ESG engagement on the rise: CFSGAM

ESG engagement on the rise: CFSGAM

There has been an increase in scrutiny and engagement from investors on a range of issues relating to responsible investment, says Colonial First State Global Asset Management (CFSGAM).

In its annual responsible investment (RI) report, CFSGAM said clients are demanding further transparency and accountability when it comes to responsible investment and stewardship disclosure.

CFSGAM chief executive Mark Lazberger said: “The financial services industry is in a constant state of change, particularly in the area of governance, and our clients are now, more than ever, demanding increased transparency and accountability in our reporting.

“We believe improving the quality of our communication with clients and other stakeholders on how investors manage complex environmental, social and corporate governance (ESG) issues is critical for building trust in the financial services industry.”

According to the report, CFSGAM has developed an interactive online report with content relating to RI issues.

CFSGAM global head of responsible investment Will Oulton said: “Transparency and disclosure are important components of effective stewardship.”

“This year, we are focusing on disclosing more detail on how RI and stewardship adds value to our investment processes by the inclusion of additional metrics for each investment team as well as significantly improving the depth and interactivity of the report online.
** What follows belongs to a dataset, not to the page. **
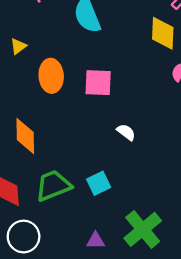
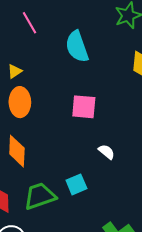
orange ellipse: (51, 76) -> (20, 102), moved
cyan square: (99, 183) -> (76, 184), moved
“This report should clearly demonstrate the long-term benefits of integrating ESG factors into investment decision-making and ownership practices,” said Mr Oulton.

The report includes case studies to explain how ESG integration adds value.

Infrastructure companies were analysed in the effort to demonstrate how the firm factors in ESG considerations into investment decisions.

CFSGAM argued that assessing ESG factors helps to decide whether the firm holds shares in specific companies.

“While there are many reasons to invest responsibly, we would not do it if we did not believe that it was in the long-term interests of our clients,” Mr Oulton said.